Tropical Fish Keeping - Aquarium fish care and resources

Tropical Fish Keeping - Aquarium fish care and resources (http://www.tropicalfishkeeping.com/)
-   Beginner Freshwater Aquarium (http://www.tropicalfishkeeping.com/beginner-freshwater-aquarium/)
-   -   Moving an aquarium to a new house. (http://www.tropicalfishkeeping.com/beginner-freshwater-aquarium/moving-aquarium-new-house-17683/)

dramaqueen 09-05-2008 06:54 PM

Moving an aquarium to a new house.
 
A friend of mine is moving and wants to know how to move her aquarium and fish properly so she doesn't lose any. What should she put the fish in to transport them? Could she leave just a bit of water in the tank when she moves it? Could she move it in such a way that she wouldn't have to start cycling all over again? Thanks.
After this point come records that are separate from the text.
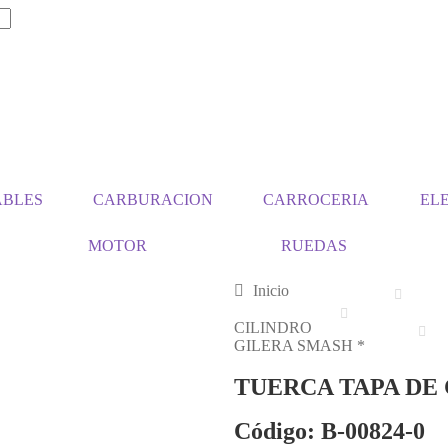
ABLES
CARBURACION
CARROCERIA
EL
MOTOR
RUEDAS
Inicio
CILINDRO
GILERA SMASH *
TUERCA TAPA DE 
Código: B-00824-0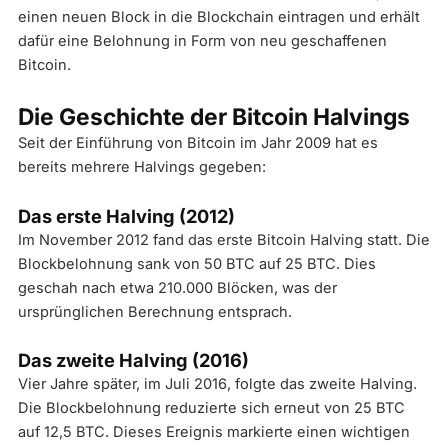
einen neuen Block in die Blockchain eintragen und erhält
dafür eine Belohnung in Form von neu geschaffenen
Bitcoin.
Die Geschichte der Bitcoin Halvings
Seit der Einführung von Bitcoin im Jahr 2009 hat es
bereits mehrere Halvings gegeben:
Das erste Halving (2012)
Im November 2012 fand das erste Bitcoin Halving statt. Die
Blockbelohnung sank von 50 BTC auf 25 BTC. Dies
geschah nach etwa 210.000 Blöcken, was der
ursprünglichen Berechnung entsprach.
Das zweite Halving (2016)
Vier Jahre später, im Juli 2016, folgte das zweite Halving.
Die Blockbelohnung reduzierte sich erneut von 25 BTC
auf 12,5 BTC. Dieses Ereignis markierte einen wichtigen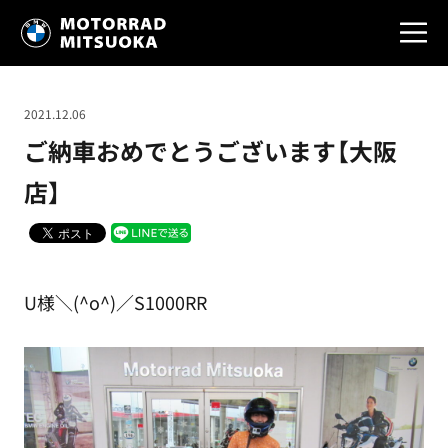
2021.12.06
ご納車おめでとうございます【大阪
店】
U様＼(^o^)／S1000RR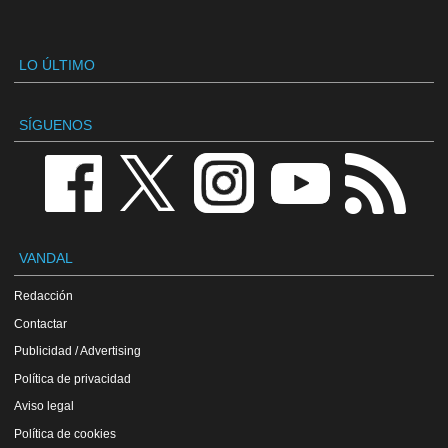
LO ÚLTIMO
SÍGUENOS
VANDAL
Redacción
Contactar
Publicidad / Advertising
Política de privacidad
Aviso legal
Política de cookies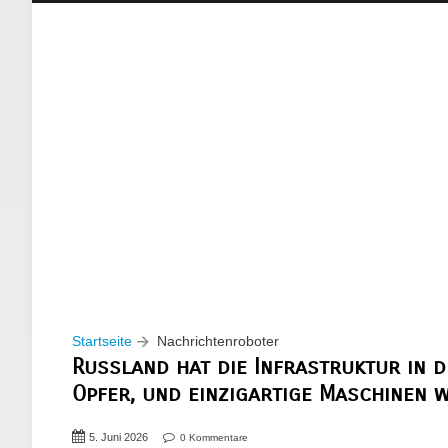
Startseite
Nachrichtenroboter
Russland hat die Infrastruktur in d
Opfer, und einzigartige Maschinen 
5. Juni 2026
0 Kommentare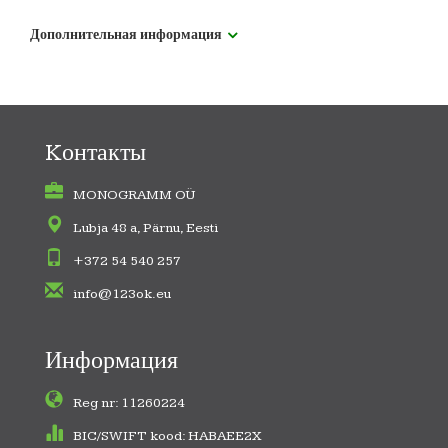
Дополнительная информация
Kонтакты
MONOGRAMM OÜ
Lubja 48 a, Pärnu, Eesti
+372 54 540 257
info@123ok.eu
Информация
Reg nr: 11260224
BIC/SWIFT kood: HABAEE2X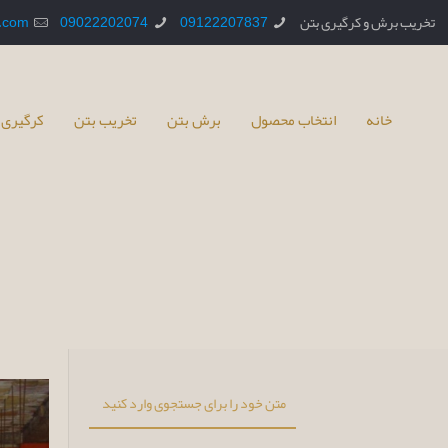
تخریب برش و کرگیری بتن
09122207837
09022202074
.com
خانه
انتخاب محصول
برش بتن
تخریب بتن
کرگیری 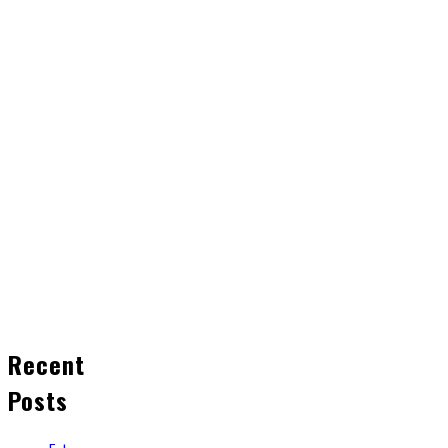
Recent
Posts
MARIOPARTY53 09-05-2008 07:03 PM

Re: Moving an aquarium to a new house.
 
NO DONT MOVE A TANK WITH WATER IN IT! If its glass

Well, get buckets and tank the tank water out into the buckets, and keep the fish in one of the buckets(biggest) and filter everything etc and then move the tank, fill it back up and your done

willow 09-05-2008 07:24 PM

hi
personally,i'd go to the fish store and ask them for some bags,
bag the fish up in the tank water then wrapp the bags in news paper,
keeps the warmth in,you could ask in a fish mongers if they have
poly fish crates they don't want,and put the fish bags in there.
please don't move the tank with water in it,you risk it breaking.
once she puts everything back together she will need
to test the water to check for a mini cycle,disturbing the tank
will stir up mulm(?) and debris,so it asks much of the filter
to completly return to normal.
what fish does she have,as some need catching in tubs/jars
instead of nets for the safty of herself and the fish.

SST 09-05-2008 07:26 PM

Clean buckets that have not had detergent in them will work.
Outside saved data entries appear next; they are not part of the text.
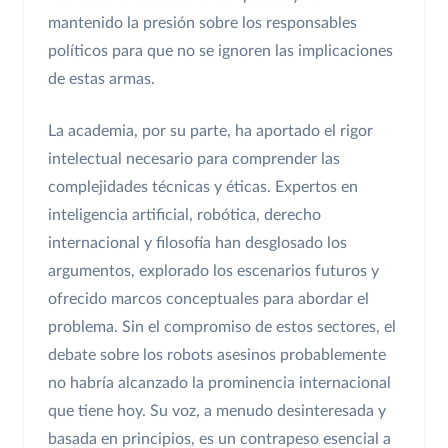
mantenido la presión sobre los responsables
políticos para que no se ignoren las implicaciones
de estas armas.
La academia, por su parte, ha aportado el rigor
intelectual necesario para comprender las
complejidades técnicas y éticas. Expertos en
inteligencia artificial, robótica, derecho
internacional y filosofía han desglosado los
argumentos, explorado los escenarios futuros y
ofrecido marcos conceptuales para abordar el
problema. Sin el compromiso de estos sectores, el
debate sobre los robots asesinos probablemente
no habría alcanzado la prominencia internacional
que tiene hoy. Su voz, a menudo desinteresada y
basada en principios, es un contrapeso esencial a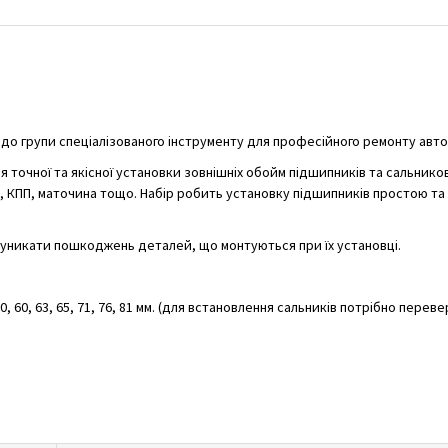
до групи спеціалізованого інструменту для професійного ремонту авто
я точної та якісної установки зовнішніх обойм підшипників та сальнико
ун, КПП, маточина тощо. Набір робить установку підшипників простою та
 уникати пошкоджень деталей, що монтуються при їх установці.
0, 60, 63, 65, 71, 76, 81 мм. (для встановлення сальників потрібно перев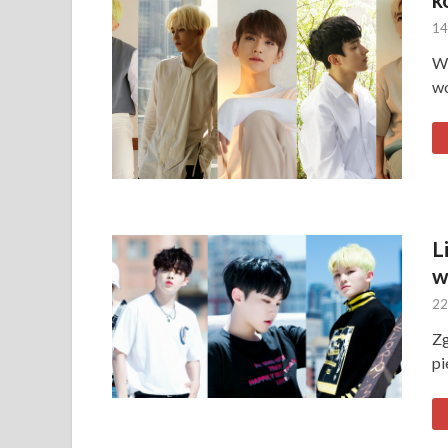
14
W 
wo
L
w
22
Zg
pi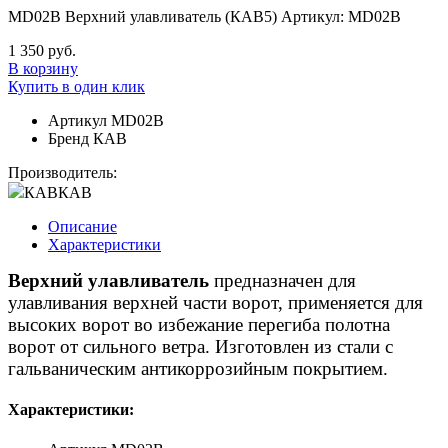
MD02B Верхний улавливатель (КАВ5) Артикул: MD02B
1 350 руб.
В корзину
Купить в один клик
Артикул
MD02B
Бренд
КАВ
Производитель:
КАВ
КАВ
Описание
Характеристики
Верхний улавливатель
предназначен для
улавливания верхней части ворот, применяется для
высоких ворот во избежание перегиба полотна
ворот от сильного ветра. Изготовлен из стали с
гальваническим антикоррозийным покрытием.
Характеристики:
When I acquired my 29 gal from a friend, we put the fish in one 5 gal bucket (there were only 3 fish so there was plenty of room). I took a second 5 gal. full of water and a third with the filter, decor, etc. We drained all but enough water to barely cover the gravel, and that was a huge risk for breakage.

I put it all back together at home, refilled with fresh water and the salvaged water, and was done. Fortunately, we didn't break the cycle, but also since there were only 3 fish, the bio load was pretty small. When I tested the next day I had 10 ppm of nitrates. My friend had wanted to clean the tank and the filter and give it to me all pretty and was astounded when I almost shouted NO!

So, keep as much water as possible. Keep the filter pads, gravel, decor wet, and drain the tank.

Good luck!

dramaqueen 09-05-2008 07:45 PM

She's not moving very far, just about 10 minutes away so I don't think there would be as much chance for breakage as a long distance move. I'll tell her to have some buckets ready and to save as much water as possible.

okiemavis 09-05-2008 08:24 PM

There's def a chance of breakage, as most of it comes from picking up and putting down.

The most important thing to avoiding a mini-cycle is to make sure you keep the gravel and filter media wet. Obviously keeping water is good too :)

Bagging the betta, or asking your LFS for a spare betta cup will work just fine, there's not many worries about moving the actual fish, seeing as they're kept in those cups for 1 month+ at the fish store.

dramaqueen 09-05-2008 08:39 PM

I'm sorry, I should have said what kind of fish they were. I think they're tetras and maybe some mollies, I'm not real sure.


All times are GMT -5. The time now is 07:01 AM.